Stored data entries:

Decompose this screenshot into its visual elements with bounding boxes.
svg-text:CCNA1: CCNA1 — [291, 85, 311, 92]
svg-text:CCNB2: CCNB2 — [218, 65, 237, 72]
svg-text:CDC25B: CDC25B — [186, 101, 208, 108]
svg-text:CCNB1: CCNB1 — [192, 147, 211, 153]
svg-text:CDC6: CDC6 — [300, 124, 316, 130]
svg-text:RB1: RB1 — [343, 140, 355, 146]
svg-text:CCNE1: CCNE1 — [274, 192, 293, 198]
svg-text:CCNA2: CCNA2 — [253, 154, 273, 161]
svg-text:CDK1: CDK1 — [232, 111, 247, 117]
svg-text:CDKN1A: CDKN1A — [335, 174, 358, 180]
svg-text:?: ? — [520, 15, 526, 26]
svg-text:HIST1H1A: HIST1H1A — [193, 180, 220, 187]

## Required work
Your task is to restate all of the records above word for word.

## Result of the exercise
Decompose this screenshot into its visual elements with bounding boxes.
svg-text:CCNA1: CCNA1 — [291, 85, 311, 92]
svg-text:CCNB2: CCNB2 — [218, 65, 237, 72]
svg-text:CDC25B: CDC25B — [186, 101, 208, 108]
svg-text:CCNB1: CCNB1 — [192, 147, 211, 153]
svg-text:CDC6: CDC6 — [300, 124, 316, 130]
svg-text:RB1: RB1 — [343, 140, 355, 146]
svg-text:CCNE1: CCNE1 — [274, 192, 293, 198]
svg-text:CCNA2: CCNA2 — [253, 154, 273, 161]
svg-text:CDK1: CDK1 — [232, 111, 247, 117]
svg-text:CDKN1A: CDKN1A — [335, 174, 358, 180]
svg-text:?: ? — [520, 15, 526, 26]
svg-text:HIST1H1A: HIST1H1A — [193, 180, 220, 187]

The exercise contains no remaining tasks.